After the Giants selected Penn State running back Saquon Barkley, the Jets took Darnold, considered by many scouts to be the top quarterback in the draft. The Broncos reportedly were in the market for a quarterback at No. 5 but instead went for North Carolina State defensive end Bradley Chubb, who joins All-Pro pass rusher Von Miller.
After the Colts took Notre Dame guard Quenton Nelson with the sixth pick, the Bills traded up with the Bucs from No. 12 to take Wyoming quarterback Josh Allen, who has the strongest arm of any quarterback in this year’s class. He doesn’t come without controversy, though; he has acknowledged that he sent out racially charged tweets in high school.
The Bears took linebacker Roquan Smith at No. 8, followed by the 49ers, who took Notre Dame tackle Mike McGlinchey.
With the Dolphins potentially interested in UCLA’s Josh Rosen at No. 11, the Cardinals traded up with the Raiders at No. 10 to take Rosen. “I thought I should have been picked at one, two or three,” he said. “ . . . I was really, really angry.”
He added, “There were nine mistakes ahead of me.’’
With the top quarterbacks off the board, Miami looked to bolster its secondary by taking highly touted Alabama safety Minkah Fitzpatrick and the Bucs followed with the selection of Washington defensive tackle Vita Vea. The Redskins also went defensive tackle with Alabama’s Da’Ron Payne at 13.
The Saints moved up to Green Bay’s 14th pick, and New Orleans picked up defensive end Marcus Davenport of Texas-San Antonio. Oakland, which had traded down with the Cardinals, took UCLA tackle Kolton Miller.
The Bills then took Virginia Tech linebacker Tremaine Edmunds (whose brother, Virginia Tech safety Terrell Edmunds, was taken by the Steelers with the 28th pick).
The Chargers took Florida State safety Derwin James and the Packers took Louisville cornerback Jaire Alexander. The Cowboys went with linebacker Leighton Vander Esch of Boise State and the Lions took Arkansas center Frank Ragnow to round out the top 20.

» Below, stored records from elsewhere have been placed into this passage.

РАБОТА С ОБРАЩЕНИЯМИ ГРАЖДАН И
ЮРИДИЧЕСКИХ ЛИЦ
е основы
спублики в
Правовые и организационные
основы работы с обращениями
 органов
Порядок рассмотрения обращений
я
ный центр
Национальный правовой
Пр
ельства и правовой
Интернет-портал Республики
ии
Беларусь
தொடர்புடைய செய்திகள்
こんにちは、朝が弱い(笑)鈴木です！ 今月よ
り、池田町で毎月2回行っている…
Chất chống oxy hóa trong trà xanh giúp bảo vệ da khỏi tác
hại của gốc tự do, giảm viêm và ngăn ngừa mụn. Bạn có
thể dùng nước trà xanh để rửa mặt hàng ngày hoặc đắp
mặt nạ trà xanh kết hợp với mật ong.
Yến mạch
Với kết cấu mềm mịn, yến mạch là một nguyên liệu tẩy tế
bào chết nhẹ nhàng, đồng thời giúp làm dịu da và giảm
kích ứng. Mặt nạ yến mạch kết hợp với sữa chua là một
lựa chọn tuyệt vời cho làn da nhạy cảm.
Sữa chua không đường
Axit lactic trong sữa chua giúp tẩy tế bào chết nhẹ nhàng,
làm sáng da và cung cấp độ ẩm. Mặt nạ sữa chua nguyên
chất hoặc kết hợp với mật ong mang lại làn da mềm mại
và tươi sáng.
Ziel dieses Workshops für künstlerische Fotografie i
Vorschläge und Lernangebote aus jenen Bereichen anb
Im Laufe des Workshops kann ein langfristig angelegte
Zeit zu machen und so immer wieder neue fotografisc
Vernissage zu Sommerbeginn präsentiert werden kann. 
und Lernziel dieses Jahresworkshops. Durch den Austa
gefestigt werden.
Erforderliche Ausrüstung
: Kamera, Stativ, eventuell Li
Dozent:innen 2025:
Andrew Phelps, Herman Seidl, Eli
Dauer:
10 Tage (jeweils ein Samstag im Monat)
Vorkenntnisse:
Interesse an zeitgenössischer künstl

Louisville quarterback Lamar Jackson, the 2016 Heisman Trophy winner, was the final pick of the first round, as the Ravens traded with the defending Super Bowl champion Eagles at No. 32.
The Patriots had shown significant interest in Jackson, working him out in Florida and then again at the team’s training complex. But with their second of two first-round picks, they took Georgia running back Sony Michel at 31st overall. Jackson’s selection by Baltimore will put pressure on former first-round pick Joe Flacco, who has struggled since leading the team to the Super Bowl championship after the 2012 season.